"Nous avons retrouvé le bonheur de savourer notre travail' : pour les créateurs italiens Dolce et Gabbana, la crise "aiguise l'inventivité"
En novembre, Milan a annoncé la tenue de ses Fashion Weeks de janvier et février 2021 en espérant un retour prochain "aux rencontres physiques". En attendant le retour sur les podiums, la marque Dolce & Gabbana tourne des mini-films diffusés en ligne
Les stylistes italiens Domenico Dolce et Stefano Gabbana, 62 et 58 ans, estiment que la crise de la Covid, source d'énormes difficultés, a été aussi un stimulus incroyable pour la créativité et l'inventivité.
Cette crise les a forcés à lever le pied et à retrouver une ambiance proche de leurs débuts au milieu des années 80, ont expliqué à l'AFP les deux créateurs au cours d'un entretien dans un palais de la griffe à Milan à l'occasion du tournage de mini-films pour les collections haute couture. Ces vidéos sont diffusées en ligne et proposées en lieu et place du traditionnel défilé, Covid oblige.
Comment vivez-vous en tant que créateurs cette période très particulière ?

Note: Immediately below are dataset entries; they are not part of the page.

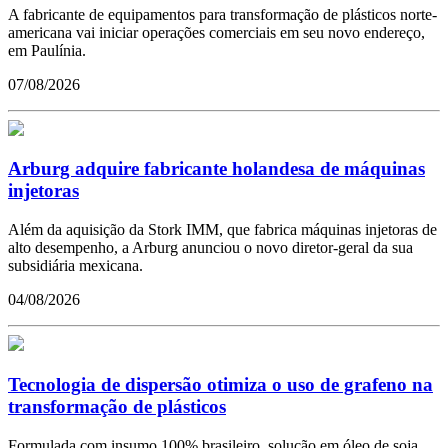
A fabricante de equipamentos para transformação de plásticos norte-
americana vai iniciar operações comerciais em seu novo endereço,
em Paulínia.
07/08/2026
Arburg adquire fabricante holandesa de máquinas
injetoras
Além da aquisição da Stork IMM, que fabrica máquinas injetoras de
alto desempenho, a Arburg anunciou o novo diretor-geral da sua
subsidiária mexicana.
04/08/2026
Tecnologia de dispersão otimiza o uso de grafeno na
transformação de plásticos
Formulada com insumo 100% brasileiro, solução em óleo de soja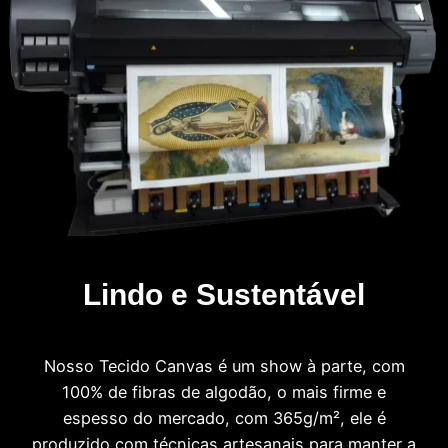
Lindo e Sustentável
Nosso Tecido Canvas é um show à parte, com
100% de fibras de algodão, o mais firme e
espesso do mercado, com 365g/m², ele é
produzido com técnicas artesanais para manter a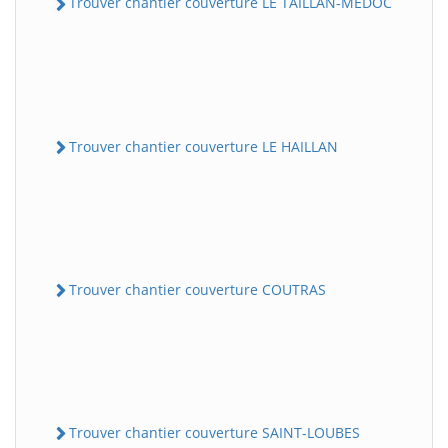
Trouver chantier couverture LE TAILLAN-MEDOC
Trouver chantier couverture LE HAILLAN
Trouver chantier couverture COUTRAS
Trouver chantier couverture SAINT-LOUBES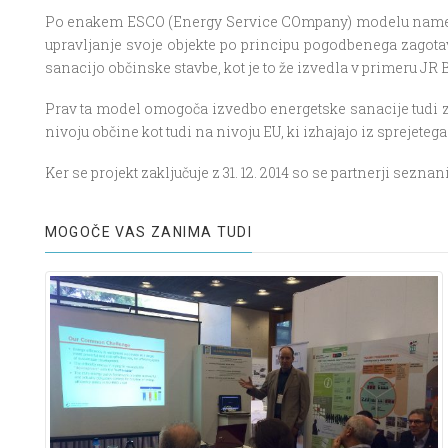
Po enakem ESCO (Energy Service COmpany) modelu namerava
upravljanje svoje objekte po principu pogodbenega zagota
sanacijo občinske stavbe, kot je to že izvedla v primeru JR 
Prav ta model omogoča izvedbo energetske sanacije tudi z
nivoju občine kot tudi na nivoju EU, ki izhajajo iz sprejet
Ker se projekt zaključuje z 31. 12. 2014 so se partnerji sez
MOGOČE VAS ZANIMA TUDI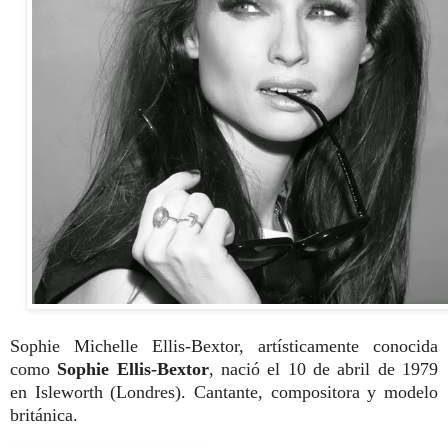
Sophie Michelle Ellis-Bextor, artísticamente conocida
como
Sophie Ellis-Bextor
, nació el 10 de abril de 1979
en Isleworth (Londres). Cantante, compositora y modelo
británica.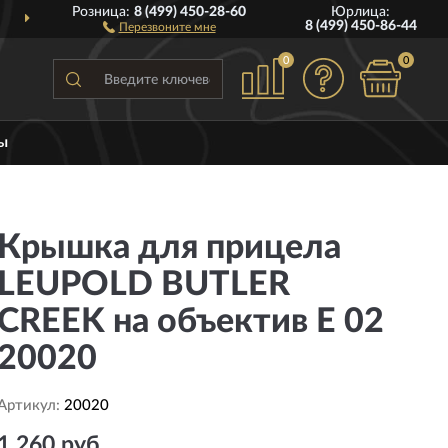
Розница:
8 (499) 450-28-60
Юрлица:
ДОСТАВИМ
ПО ВСЕЙ РОССИИ
8 (499) 450-86-44
Перезвоните мне
0
0
ы
Крышка для прицела
LEUPOLD BUTLER
CREEK на объектив E 02
20020
Артикул:
20020
1 260 руб.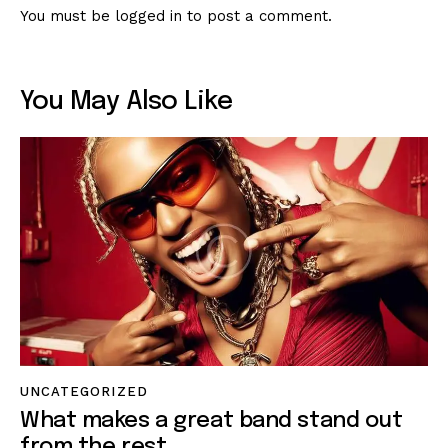
You must be
logged in
to post a comment.
You May Also Like
UNCATEGORIZED
What makes a great band stand out
from the rest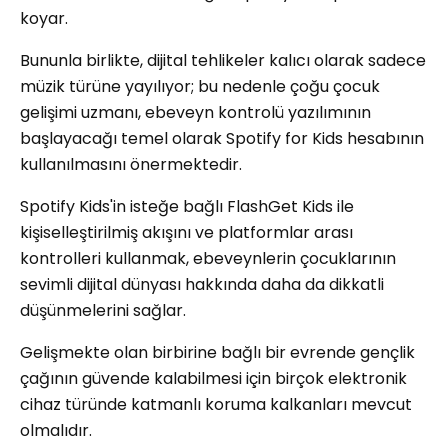
koyar.
Bununla birlikte, dijital tehlikeler kalıcı olarak sadece
müzik türüne yayılıyor; bu nedenle çoğu çocuk
gelişimi uzmanı, ebeveyn kontrolü yazılımının
başlayacağı temel olarak Spotify for Kids hesabının
kullanılmasını önermektedir.
Spotify Kids'in isteğe bağlı FlashGet Kids ile
kişiselleştirilmiş akışını ve platformlar arası
kontrolleri kullanmak, ebeveynlerin çocuklarının
sevimli dijital dünyası hakkında daha da dikkatli
düşünmelerini sağlar.
Gelişmekte olan birbirine bağlı bir evrende gençlik
çağının güvende kalabilmesi için birçok elektronik
cihaz türünde katmanlı koruma kalkanları mevcut
olmalıdır.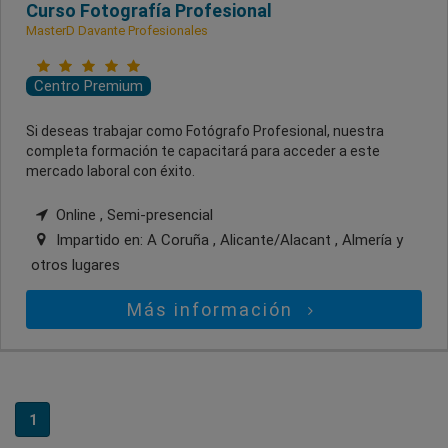
Curso Fotografía Profesional
MasterD Davante Profesionales
Centro Premium
Si deseas trabajar como Fotógrafo Profesional, nuestra
completa formación te capacitará para acceder a este
mercado laboral con éxito.
Online , Semi-presencial
Impartido en:
A Coruña , Alicante/Alacant , Almería
y
otros lugares
Más información
1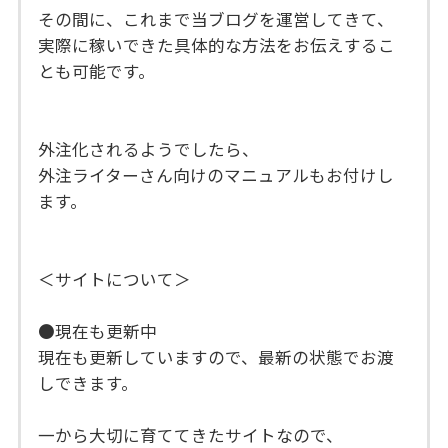
その間に、これまで当ブログを運営してきて、
実際に稼いできた具体的な方法をお伝えするこ
とも可能です。
外注化されるようでしたら、
外注ライターさん向けのマニュアルもお付けし
ます。
＜サイトについて＞
●現在も更新中
現在も更新していますので、最新の状態でお渡
しできます。
一から大切に育ててきたサイトなので、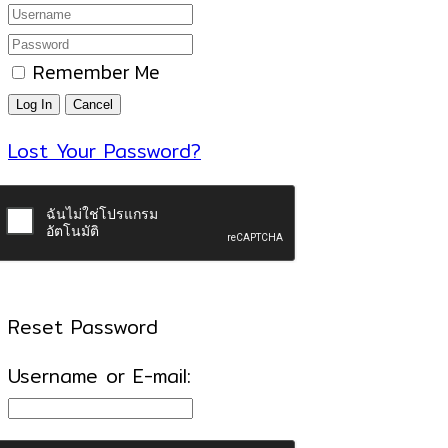
Remember Me
Lost Your Password?
Reset Password
Username or E-mail: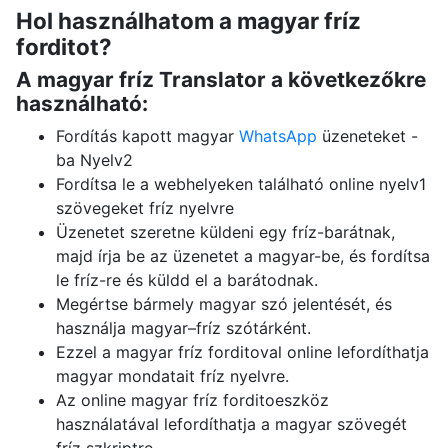
Hol használhatom a magyar fríz
forditot?
A magyar fríz Translator a következőkre
használható:
Fordítás kapott magyar
WhatsApp
üzeneteket -
ba Nyelv2
Fordítsa le a webhelyeken található online nyelv1
szövegeket fríz nyelvre
Üzenetet szeretne küldeni egy fríz-barátnak,
majd írja be az üzenetet a magyar-be, és fordítsa
le fríz-re és küldd el a barátodnak.
Megértse bármely magyar szó jelentését, és
használja magyar–fríz szótárként.
Ezzel a magyar fríz forditoval online lefordíthatja
magyar mondatait fríz nyelvre.
Az online magyar fríz forditoeszköz
használatával lefordíthatja a magyar szövegét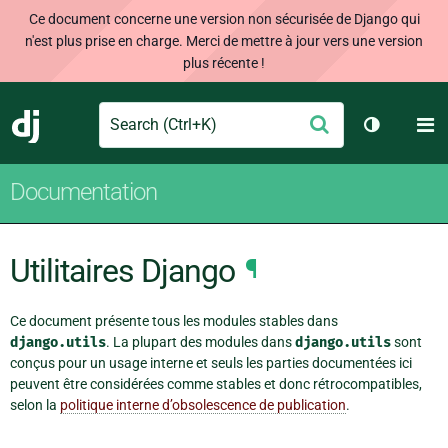
Ce document concerne une version non sécurisée de Django qui
n'est plus prise en charge. Merci de mettre à jour vers une version
plus récente !
Search
M
Envoyer
Django
Changer d
Documentation
Utilitaires Django
¶
Ce document présente tous les modules stables dans
django.utils
. La plupart des modules dans
django.utils
sont
conçus pour un usage interne et seuls les parties documentées ici
peuvent être considérées comme stables et donc rétrocompatibles,
selon la
politique interne d’obsolescence de publication
.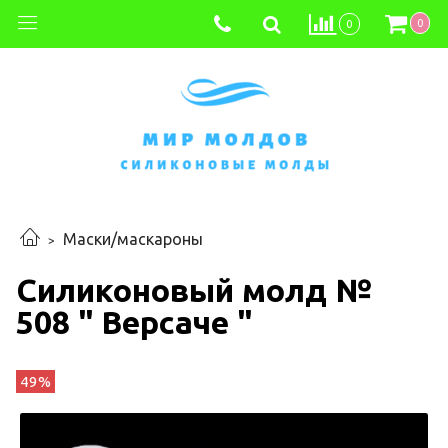
0
0
Маски/маскароны
Силиконовый молд №
508 " Версаче "
49%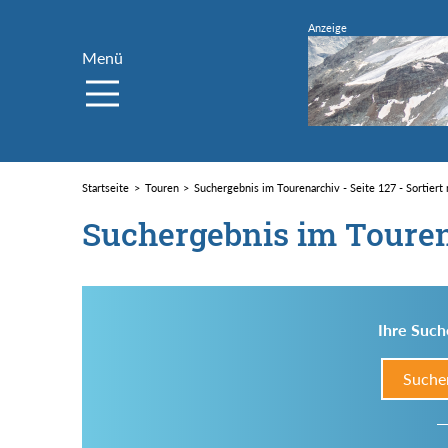
Menü
Startseite
Touren
Suchergebnis im Tourenarchiv - Seite 127 - Sortier
Suchergebnis im Toure
Ihre Such
Suche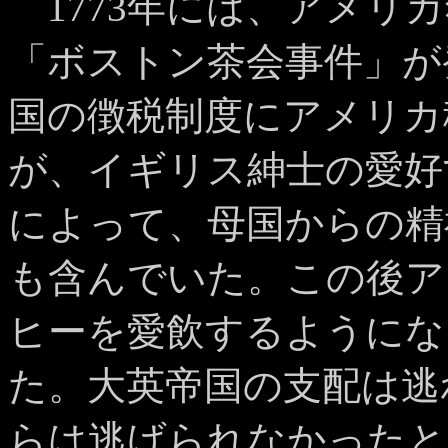
1773年には、アメリ
「ボストン茶会事件」が
国の徴税制度にアメリカ
が、イギリス紳士の愛好
によって、母国からの精
も含んでいた。この後ア
ヒーを愛飲するようにな
た。大英帝国の支配は逃
らは逃げられなかったと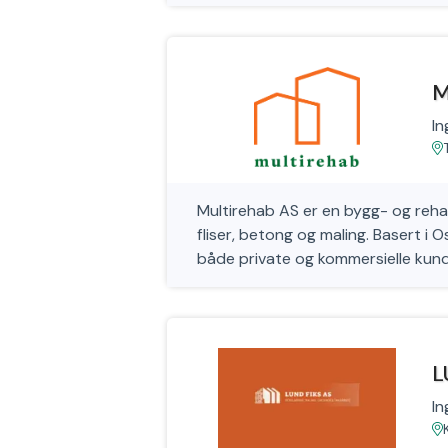
M
In
Multirehab AS er en bygg- og rehab
fliser, betong og maling. Basert i Os
både private og kommersielle kund
L
In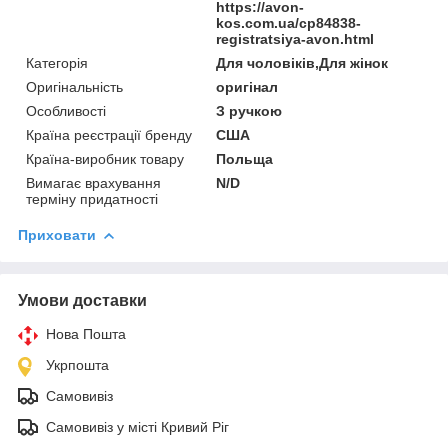
https://avon-
kos.com.ua/cp84838-
registratsiya-avon.html
Категорія
Для чоловіків,Для жінок
Оригінальність
оригінал
Особливості
З ручкою
Країна реєстрації бренду
США
Країна-виробник товару
Польща
Вимагає врахування
N/D
терміну придатності
Приховати
Умови доставки
Нова Пошта
Укрпошта
Самовивіз
Самовивіз у місті Кривий Ріг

Stefano Gabbana : Domenico et moi sommes deux personnes positives, nous ne nous sommes pas laissés abattre par le fait qu'on ne pouvait pas faire certaines choses. Mais bien sûr, tout est plus difficile. Mais je dois rappeler que quand la marque est née en 1984, nous n'avions que 3 millions de lires (1 500 euros). Nous faisions des manteaux à partir de molleton parce que nous ne pouvions pas les faire en cachemire, nous faisions des vêtements en jersey faute d'argent pour acheter des tissus plus précieux. C'est une situation que l'on peut comparer à celle d'aujourd'hui : nous ne pouvons pas acheter cela, faire cela. Cela aiguise l'inventivité. Quand Domenico et moi sommes sous pression, nous donnons le meilleur de nous-mêmes. Nous aimons les défis.
Domenico Dolce : Ceci fait partie de l'italianité. Nous sommes vraiment italiens à 1000%. Dans les moments de catastrophe, il faut recourir à l'inventivité, la créativité, ne pas s'arrêter, ne pas pleurer sur son sort, il faut réagir, avec optimisme, positivité.
La situation est compliquée pour le secteur du luxe qui va voir cette année ses ventes chuter de plus de 20% mondialement. Comment cela se passe-t-il pour votre maison ?
Stefano Gabbana : La majeure partie du travail se fait en ligne. Dans certains pays, les magasins sont ouverts comme en Chine, dans d'autres non, notamment en Europe et aux États-Unis. Nous avons enregistré une croissance de 170% en quatre mois sur l'e-commerce car tout le monde achète de cette manière. Il y a un côté positif à cette situation, on s'adapte à un nouveau mode d'acquisition, qui était déjà très développé aux États-Unis et en Amérique du Sud.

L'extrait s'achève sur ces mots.